[WHAT IS BEING ASKED]
What lines of the material below hold the string "Ancianos"? Copy them out.

[INFORMATION PROVIDED]

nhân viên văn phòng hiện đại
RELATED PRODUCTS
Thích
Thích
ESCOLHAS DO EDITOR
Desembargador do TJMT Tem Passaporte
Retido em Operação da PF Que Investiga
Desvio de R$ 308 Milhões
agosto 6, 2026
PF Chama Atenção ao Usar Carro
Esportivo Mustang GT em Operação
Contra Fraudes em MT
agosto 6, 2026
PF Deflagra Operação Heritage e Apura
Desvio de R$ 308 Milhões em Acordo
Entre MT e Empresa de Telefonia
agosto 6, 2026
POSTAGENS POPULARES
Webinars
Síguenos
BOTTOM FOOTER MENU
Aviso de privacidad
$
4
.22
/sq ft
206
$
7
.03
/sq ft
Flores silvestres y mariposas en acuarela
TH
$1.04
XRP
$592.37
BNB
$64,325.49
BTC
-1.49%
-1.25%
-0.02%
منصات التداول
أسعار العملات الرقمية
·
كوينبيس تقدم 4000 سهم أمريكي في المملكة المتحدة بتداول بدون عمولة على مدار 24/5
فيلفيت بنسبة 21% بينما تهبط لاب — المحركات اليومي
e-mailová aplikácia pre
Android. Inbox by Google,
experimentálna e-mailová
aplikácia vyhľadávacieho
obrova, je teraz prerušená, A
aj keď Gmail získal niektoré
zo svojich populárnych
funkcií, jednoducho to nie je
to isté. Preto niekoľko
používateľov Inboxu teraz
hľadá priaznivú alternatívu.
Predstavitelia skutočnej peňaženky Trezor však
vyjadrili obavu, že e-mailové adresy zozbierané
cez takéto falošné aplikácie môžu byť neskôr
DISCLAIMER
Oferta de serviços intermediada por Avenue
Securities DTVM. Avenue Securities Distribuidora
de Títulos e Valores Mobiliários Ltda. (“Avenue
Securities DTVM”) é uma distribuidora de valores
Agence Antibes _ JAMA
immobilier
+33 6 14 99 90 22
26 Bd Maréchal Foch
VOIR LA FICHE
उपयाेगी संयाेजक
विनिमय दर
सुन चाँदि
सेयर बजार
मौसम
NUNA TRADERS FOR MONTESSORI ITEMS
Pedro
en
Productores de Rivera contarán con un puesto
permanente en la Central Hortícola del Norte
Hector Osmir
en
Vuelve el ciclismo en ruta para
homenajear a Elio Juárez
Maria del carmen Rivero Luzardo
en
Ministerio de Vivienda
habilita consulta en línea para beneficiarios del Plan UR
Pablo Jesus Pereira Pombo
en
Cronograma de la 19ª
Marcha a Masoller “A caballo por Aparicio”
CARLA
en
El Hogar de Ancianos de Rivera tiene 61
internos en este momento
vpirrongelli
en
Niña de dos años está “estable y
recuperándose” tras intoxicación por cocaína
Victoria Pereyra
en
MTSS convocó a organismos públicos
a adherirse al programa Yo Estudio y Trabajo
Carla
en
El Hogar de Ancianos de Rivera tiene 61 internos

[COMPLETED EXERCISE]
El Hogar de Ancianos de Rivera tiene 61
El Hogar de Ancianos de Rivera tiene 61 internos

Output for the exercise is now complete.